Researchers find new type of dementia - LATE

Researchers find new type of dementia - LATE

A new type of dementia has been identified by an international team of researchers, BBC reported.


The newly identified condition -  limbic-predominant age-related TDP-43 encephalopathy, or LATE, shares similar symptoms to Alzheimer's, but it is a distinct disease, the journal Brain reports.

Accumulation of the protein TDP-43


LATE appears to be linked to the accumulation of a certain protein, TDP-43, in the brain, while Alzheimer's is linked to two other brain proteins - amyloid and tau.
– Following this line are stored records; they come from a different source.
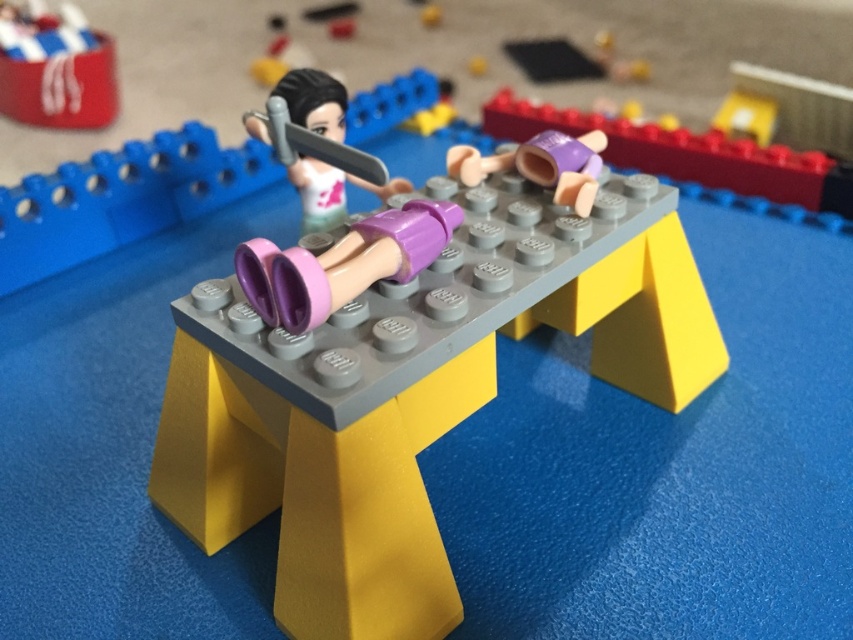 Which is below, purple plastic head at center or matte red can at upper left?

purple plastic head at center is below.

Locate an element on the screen. This screenshot has height=640, width=853. purple plastic head at center is located at coordinates (688, 154).

Who is more distant from viewer, [769,179] or [26,113]?

The point [26,113] is more distant.

At what (x,y) coordinates should I click in order to perform the action: click on purple plastic head at center. Please return your answer as a coordinate pair (x, y). The height and width of the screenshot is (640, 853). Looking at the image, I should click on (688, 154).

Does purple plastic doll at center appear over purple matte/soft plastic legs at center?

Incorrect, purple plastic doll at center is not positioned above purple matte/soft plastic legs at center.

Which is more to the left, purple plastic doll at center or purple matte/soft plastic legs at center?

purple matte/soft plastic legs at center

I want to click on purple plastic doll at center, so click(x=410, y=392).

Is purple matte/soft plastic legs at center wider than matte red can at upper left?

No.

Does purple matte/soft plastic legs at center have a larger size compared to matte red can at upper left?

No, purple matte/soft plastic legs at center is not bigger than matte red can at upper left.

Who is more forward, (x=349, y=284) or (x=1, y=26)?

Positioned in front is point (x=349, y=284).

Where is `purple matte/soft plastic legs at center`? This screenshot has width=853, height=640. purple matte/soft plastic legs at center is located at coordinates (341, 262).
Millions of elderly people have a form of dementia that has been misdiagnosed as Alzheimer's disease. The new discovery is the most important dementia finding in years, some experts claim.


It may partly explain why finding a dementia cure has failed so far.


Different types of dementia


Dementia is the name for a group of symptoms that include problems with memory and thinking. Alzheimer's is said to be the most common and most researched type of dementia.

Up to a third of Alzheimer's in elderly people may instead be LATE, says the international team of researchers. LATE usually affects people over 80 years old according to the study. The work analysed evidence from thousands of post-mortem results.


There's no doubt that many people who were previously called Alzheimer's, in fact, did not have Alzheimer's.", lead author Dr Pete Nelson, from the University of Kentucky, said.


No cure for dementia up to now


Trials of drugs to reduce proteins in the brain that were thought to cause Alzheimer's have failed. There have been no effective new treatments.  Having a better understanding of LATE might lead to the discovery of new treatments, say the researchers.


They have written guidelines to help increase awareness and advance research into the newly defined disease.


This is probably the most important paper to be published in the field of dementia in the last five years, Prof Robert Howard from University College London said.